There's the beggar and his sickly son living in a Volkswagen yet "building" their imaginary dream house, complete with a swimming pool. A blind "man with dead eyes" who obsesses that his wife is unfaithful. The women who gather at the water spigot to trade gossipy commentary on the others. The niece who loses herself in vibrant colored paper flowers to offset the sexual brutality of her repulsive uncle. The businessman with the jerky, stork-like walk and who dotes (to the point of murder) on his harpy of a wife. And so on as they lift their grim, gray, interwoven lives with tragicomic dramas in their minds. We see Kurosawa's empathy for their downtrodden state, most memorably through the Technicolor hues -- he was a painter as well, and the DVD box art is one of his pieces -- that add striking brush strokes to the symbolic and dramatic impact of his characters' individualized set pieces.

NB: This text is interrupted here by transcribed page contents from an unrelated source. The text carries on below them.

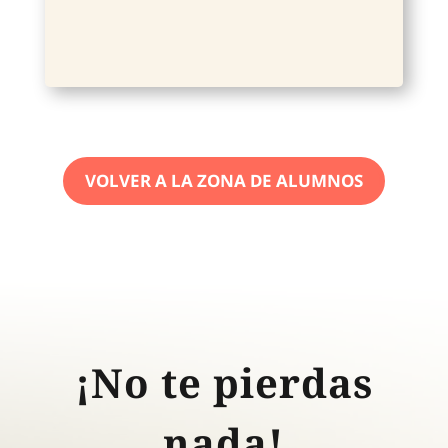
VOLVER A LA ZONA DE ALUMNOS
¡No te pierdas
nada!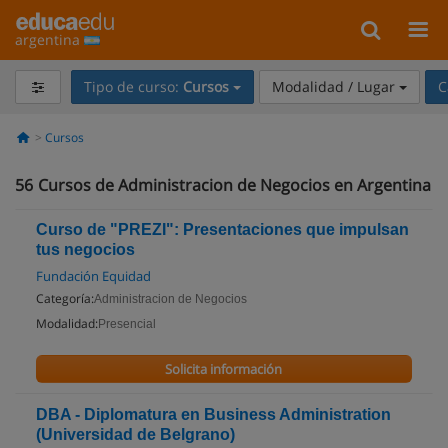
argentina
Tipo de curso:
Cursos
Modalidad / Lugar
C
Cursos
56
Cursos de Administracion de Negocios en Argentina
Curso de "PREZI": Presentaciones que impulsan
tus negocios
Fundación Equidad
Categoría:
Administracion de Negocios
Modalidad:
Presencial
Solicita información
DBA - Diplomatura en Business Administration
(Universidad de Belgrano)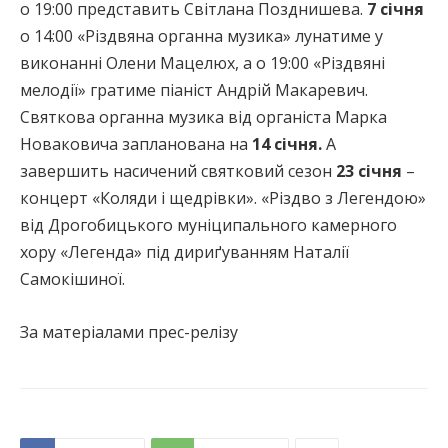
о 19:00 представить Світлана Позднишева.
7 січня
о 14:00 «Різдвяна органна музика» лунатиме у
виконанні Олени Мацелюх, а о 19:00 «Різдвяні
мелодії» гратиме піаніст Андрій Макаревич.
Святкова органна музика від органіста Марка
Новаковича запланована на
14 січня.
А
завершить насичений святковий сезон
23 січня
–
концерт «Коляди і щедрівки». «Різдво з Легендою»
від Дрогобицького муніципального камерного
хору «Легенда» під дириґуванням Наталії
Самокішиної.
За матеріалами прес-релізу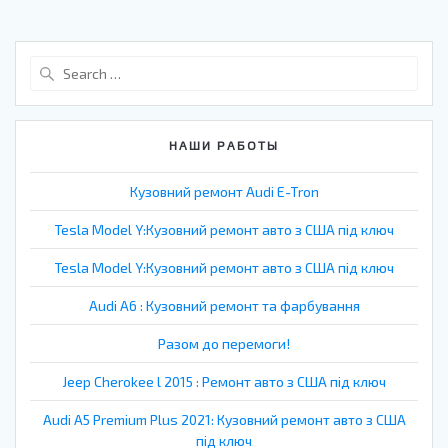
Search
for:
НАШИ РАБОТЫ
Кузовний ремонт Audi E-Tron
Tesla Model Y:Кузовний ремонт авто з США під ключ
Tesla Model Y:Кузовний ремонт авто з США під ключ
Audi A6 : Кузовний ремонт та фарбування
Разом до перемоги!
Jeep Cherokee l 2015 : Ремонт авто з США під ключ
Audi A5 Premium Plus 2021: Кузовний ремонт авто з США
під ключ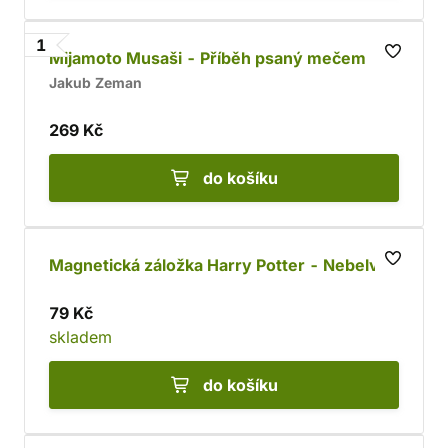
1
Mijamoto Musaši - Příběh psaný mečem
Jakub Zeman
269 Kč
do košíku
Magnetická záložka Harry Potter - Nebelvír
79 Kč
skladem
do košíku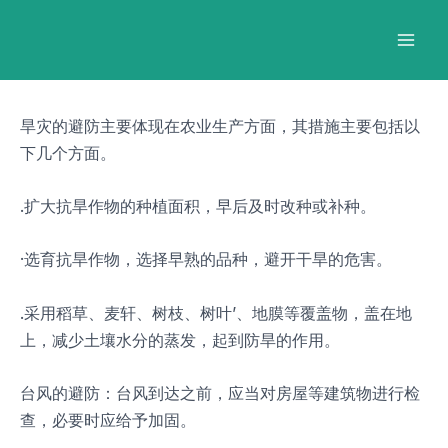
跳
Post
Mai
至
navigation
Men
内
容
旱灾的避防主要体现在农业生产方面，其措施主要包括以
下几个方面。
.扩大抗旱作物的种植面积，早后及时改种或补种。
·选育抗旱作物，选择早熟的品种，避开干旱的危害。
.采用稻草、麦轩、树枝、树叶’、地膜等覆盖物，盖在地
上，减少土壤水分的蒸发，起到防旱的作用。
台风的避防：台风到达之前，应当对房屋等建筑物进行检
查，必要时应给予加固。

Shot in 28 days at a real Tokyo dump site, Dodes'ka-den is not a major work from the great Kurosawa. Although at the 1971 Academy Awards it was nominated for Best Foreign Film, its critical and financial failure only deepened the director's long-building depression, and we're fortunate that his suicide attempt -- cutting himself over two dozen times with a razor -- was also a failure. It was five years before he made another film.

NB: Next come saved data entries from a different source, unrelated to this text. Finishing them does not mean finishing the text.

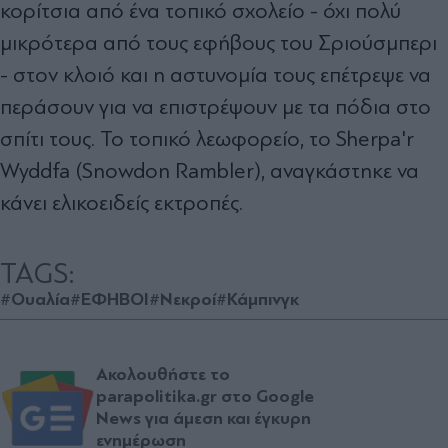
κορίτσια από ένα τοπικό σχολείο - όχι πολύ
μικρότερα από τους εφήβους του Σριούσμπερι
- στον κλοιό και η αστυνομία τους επέτρεψε να
περάσουν για να επιστρέψουν με τα πόδια στο
σπίτι τους. Το τοπικό λεωφορείο, το Sherpa'r
Wyddfa (Snowdon Rambler), αναγκάστηκε να
κάνει ελικοειδείς εκτροπές.
TAGS:
#Ουαλία
#ΕΦΗΒΟΙ
#Νεκροί
#Κάμπινγκ
Ακολουθήστε το
parapolitika.gr στο Google
News για άμεση και έγκυρη
ενημέρωση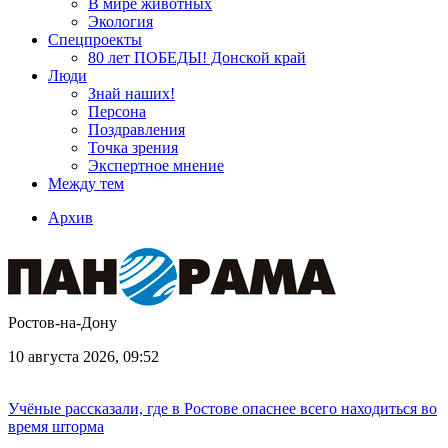
В мире животных
Экология
Спецпроекты
80 лет ПОБЕДЫ! Донской край
Люди
Знай наших!
Персона
Поздравления
Точка зрения
Экспертное мнение
Между тем
Архив
Ростов-на-Дону
10 августа 2026, 09:52
Учёные рассказали, где в Ростове опаснее всего находиться во
время шторма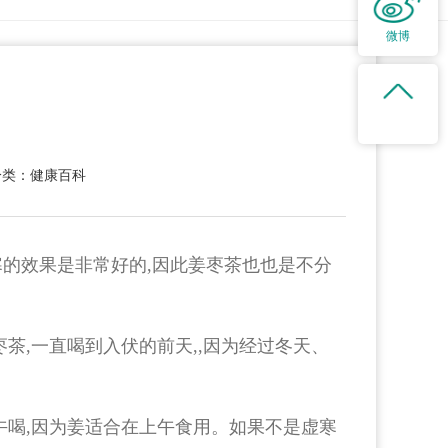
微博
分类：健康百科
的效果是非常好的,因此姜枣茶也也是不分
茶,一直喝到入伏的前天,,因为经过冬天、
午喝,因为姜适合在上午食用。如果不是虚寒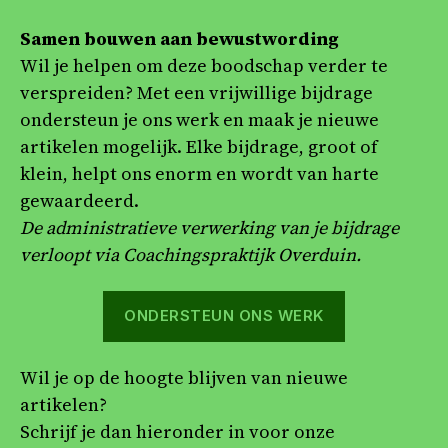
Samen bouwen aan bewustwording
Wil je helpen om deze boodschap verder te
verspreiden? Met een vrijwillige bijdrage
ondersteun je ons werk en maak je nieuwe
artikelen mogelijk. Elke bijdrage, groot of
klein, helpt ons enorm en wordt van harte
gewaardeerd.
De administratieve verwerking van je bijdrage
verloopt via Coachingspraktijk Overduin.
ONDERSTEUN ONS WERK
Wil je op de hoogte blijven van nieuwe
artikelen?
Schrijf je dan hieronder in voor onze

But we are talking Kurosawa, and while his unfortunate characters are rather too plainly representative of "the human condition," Dodes'ka-den is in its own right a haunting interior look at society's outcasts, failures, and rejects. (Even if you've never before heard of Kurosawa, if you like Jim Jarmusch you should give this one a spin and spot the possible influences.) Its smattering of social realism mixes deftly with a strange melancholic whimsy. Dodes'ka-den need not be a grand-scale "Kurosawa film" on the order of Rashomon, Seven Samurai, or Ran to give us much that's effective, emotive, and beautiful. Followers of the master should seek it out as a telling work from a critical time in his personal and professional life. There's never a doubt that what you're seeing is a master craftsman putting his passions and labor onto a canvas that meant a lot to him.
An easy pick-up for Kurosawa devotees, the Criterion Collection's new DVD gives Dodes'ka-den a customary stellar presentation, with the film newly remastered to a colorful brilliance and vividness not seen before on home video editions. (DVD Beaver has posted comparison screenshots from this Criterion disc and the previous inferior DVD from Mei Ah.) Criterion has likewise improved the Japanese soundtrack (Dolby Digital mono) and the translation subtitles.
Criterion has added a typical selection of authoritative extras. A 36-minute segment from Akira Kurosawa: It Is Wonderful to Create -- the comprehensive 2002 Toho Masterworks documentary series parceled out among Criterion's other Kurosawa DVDs -- focuses on the making of Dodes'ka-den and the unhappy years leading up to it, a time of severe professional setbacks for the esteemed director (such as getting fired from Tora! Tora! Tora! and rumors of deteriorating mental health). On hand are archival interviews with Kurosawa, actor Yoshitaka Zushi, script supervisor Teruyo Nogami, and others from the production.
Besides the theatrical trailer, the other big extra is the glossy 26-page booklet that includes an interview with Teruyo Nogami (writer, critic, and film lecturer who worked with Kurosawa on every film since 1950's Rashomon), and Kurosawa scholar Stephan Prince's fine essay, True Colors, which Criterion has posted for comments on the website's "online cinematheque."